▶ **WHAT THE TASK ASKS**: Below are some entries. Count the lines where "klussen" appears and state only that number.

▶ **DATA EXTRACTS**:
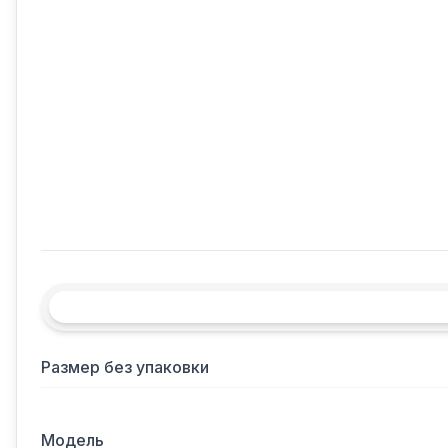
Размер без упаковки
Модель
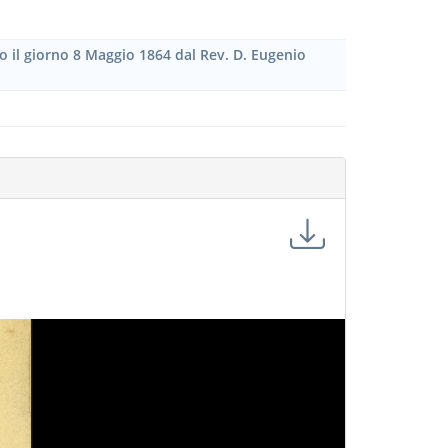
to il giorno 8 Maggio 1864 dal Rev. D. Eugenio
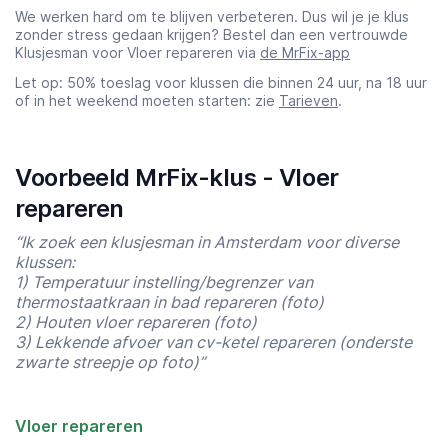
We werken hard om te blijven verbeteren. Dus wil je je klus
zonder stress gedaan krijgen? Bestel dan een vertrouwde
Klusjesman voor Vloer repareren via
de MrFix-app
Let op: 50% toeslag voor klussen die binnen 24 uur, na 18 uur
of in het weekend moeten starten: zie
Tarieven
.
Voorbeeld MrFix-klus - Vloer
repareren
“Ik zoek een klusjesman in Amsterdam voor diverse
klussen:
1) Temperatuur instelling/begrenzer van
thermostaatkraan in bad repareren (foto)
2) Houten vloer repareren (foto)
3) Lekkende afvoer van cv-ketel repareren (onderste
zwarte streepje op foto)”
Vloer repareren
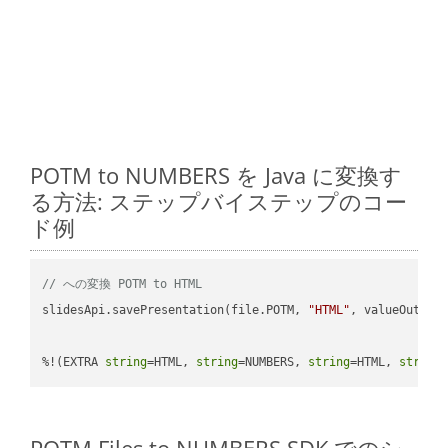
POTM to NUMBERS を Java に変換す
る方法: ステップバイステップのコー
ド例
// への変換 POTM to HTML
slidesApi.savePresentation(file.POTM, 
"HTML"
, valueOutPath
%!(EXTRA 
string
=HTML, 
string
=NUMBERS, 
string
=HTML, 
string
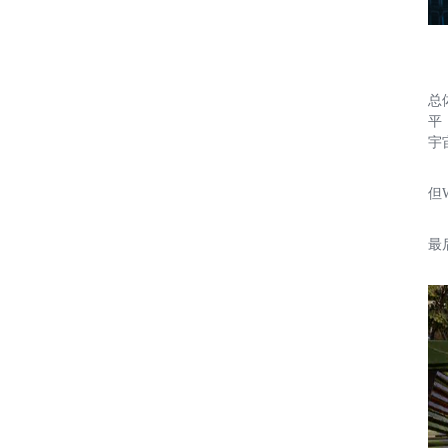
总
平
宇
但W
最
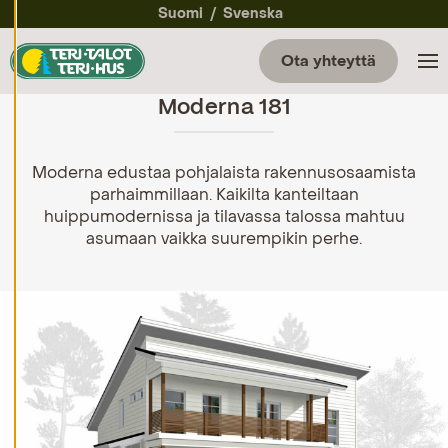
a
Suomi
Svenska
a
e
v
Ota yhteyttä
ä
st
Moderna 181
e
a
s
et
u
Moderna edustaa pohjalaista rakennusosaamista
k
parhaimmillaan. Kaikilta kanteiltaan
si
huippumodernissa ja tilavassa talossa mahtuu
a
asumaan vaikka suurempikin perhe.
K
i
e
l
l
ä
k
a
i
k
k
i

▶ **WRITTEN ANSWER**: 2